» **Supplied entries**:
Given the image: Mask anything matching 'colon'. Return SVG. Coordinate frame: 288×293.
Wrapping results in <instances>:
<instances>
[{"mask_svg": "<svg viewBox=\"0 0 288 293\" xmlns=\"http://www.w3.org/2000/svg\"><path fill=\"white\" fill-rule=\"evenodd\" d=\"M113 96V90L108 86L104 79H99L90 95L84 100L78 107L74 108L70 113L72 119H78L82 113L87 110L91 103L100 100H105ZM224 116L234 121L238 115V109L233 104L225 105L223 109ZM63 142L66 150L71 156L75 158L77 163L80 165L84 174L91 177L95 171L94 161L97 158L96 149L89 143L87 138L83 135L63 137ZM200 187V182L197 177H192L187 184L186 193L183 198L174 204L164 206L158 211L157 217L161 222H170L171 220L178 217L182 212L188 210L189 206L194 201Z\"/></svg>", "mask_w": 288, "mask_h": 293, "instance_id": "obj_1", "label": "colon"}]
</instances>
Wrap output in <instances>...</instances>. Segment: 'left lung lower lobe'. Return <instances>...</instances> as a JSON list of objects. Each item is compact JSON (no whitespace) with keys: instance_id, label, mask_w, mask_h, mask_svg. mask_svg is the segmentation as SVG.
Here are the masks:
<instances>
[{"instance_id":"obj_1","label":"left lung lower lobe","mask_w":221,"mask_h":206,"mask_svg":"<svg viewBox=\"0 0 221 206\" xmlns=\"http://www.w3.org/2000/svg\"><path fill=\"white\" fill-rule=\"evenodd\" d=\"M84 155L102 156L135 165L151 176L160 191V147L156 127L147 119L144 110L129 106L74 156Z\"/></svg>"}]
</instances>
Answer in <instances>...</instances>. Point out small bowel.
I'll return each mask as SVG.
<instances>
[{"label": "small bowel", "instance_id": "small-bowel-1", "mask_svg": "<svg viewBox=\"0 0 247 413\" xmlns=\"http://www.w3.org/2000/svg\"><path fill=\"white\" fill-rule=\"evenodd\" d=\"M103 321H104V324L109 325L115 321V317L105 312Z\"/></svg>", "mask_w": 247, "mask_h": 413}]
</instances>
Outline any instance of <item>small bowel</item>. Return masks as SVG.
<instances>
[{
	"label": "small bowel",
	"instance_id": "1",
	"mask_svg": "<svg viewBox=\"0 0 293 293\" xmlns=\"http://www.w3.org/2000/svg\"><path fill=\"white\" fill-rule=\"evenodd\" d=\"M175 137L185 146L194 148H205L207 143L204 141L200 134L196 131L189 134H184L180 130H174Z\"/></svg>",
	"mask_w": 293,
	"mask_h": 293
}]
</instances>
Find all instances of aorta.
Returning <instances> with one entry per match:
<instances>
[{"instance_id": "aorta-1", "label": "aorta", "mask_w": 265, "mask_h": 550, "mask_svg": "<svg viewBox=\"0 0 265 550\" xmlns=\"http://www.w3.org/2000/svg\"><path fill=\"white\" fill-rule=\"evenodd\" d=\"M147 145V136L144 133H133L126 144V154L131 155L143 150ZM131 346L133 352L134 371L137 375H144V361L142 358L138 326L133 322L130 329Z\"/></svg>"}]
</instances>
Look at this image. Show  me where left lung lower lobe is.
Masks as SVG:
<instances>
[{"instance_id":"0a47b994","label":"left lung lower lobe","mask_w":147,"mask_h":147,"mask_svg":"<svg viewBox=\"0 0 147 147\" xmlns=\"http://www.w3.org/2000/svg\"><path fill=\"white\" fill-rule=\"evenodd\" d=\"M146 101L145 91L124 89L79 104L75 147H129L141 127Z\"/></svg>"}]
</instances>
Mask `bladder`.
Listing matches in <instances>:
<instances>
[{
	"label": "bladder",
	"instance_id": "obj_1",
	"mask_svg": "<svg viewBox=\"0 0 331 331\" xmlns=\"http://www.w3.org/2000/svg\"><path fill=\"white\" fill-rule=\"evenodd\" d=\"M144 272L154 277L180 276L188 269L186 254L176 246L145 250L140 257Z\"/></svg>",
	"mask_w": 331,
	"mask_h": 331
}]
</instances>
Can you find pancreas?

» **To do**:
Only a word-for-word repetition of the lines from the one containing "Look at this" to the final line of the data above counts as the answer.

» **Answer to this problem**:
Look at this image. Show  me where left lung lower lobe is.
Masks as SVG:
<instances>
[{"instance_id":"0a47b994","label":"left lung lower lobe","mask_w":147,"mask_h":147,"mask_svg":"<svg viewBox=\"0 0 147 147\" xmlns=\"http://www.w3.org/2000/svg\"><path fill=\"white\" fill-rule=\"evenodd\" d=\"M146 101L145 91L124 89L79 104L75 147H129L141 127Z\"/></svg>"}]
</instances>
Mask `bladder`.
Listing matches in <instances>:
<instances>
[{
	"label": "bladder",
	"instance_id": "obj_1",
	"mask_svg": "<svg viewBox=\"0 0 331 331\" xmlns=\"http://www.w3.org/2000/svg\"><path fill=\"white\" fill-rule=\"evenodd\" d=\"M144 272L154 277L180 276L188 269L186 254L176 246L145 250L140 257Z\"/></svg>",
	"mask_w": 331,
	"mask_h": 331
}]
</instances>
Can you find pancreas?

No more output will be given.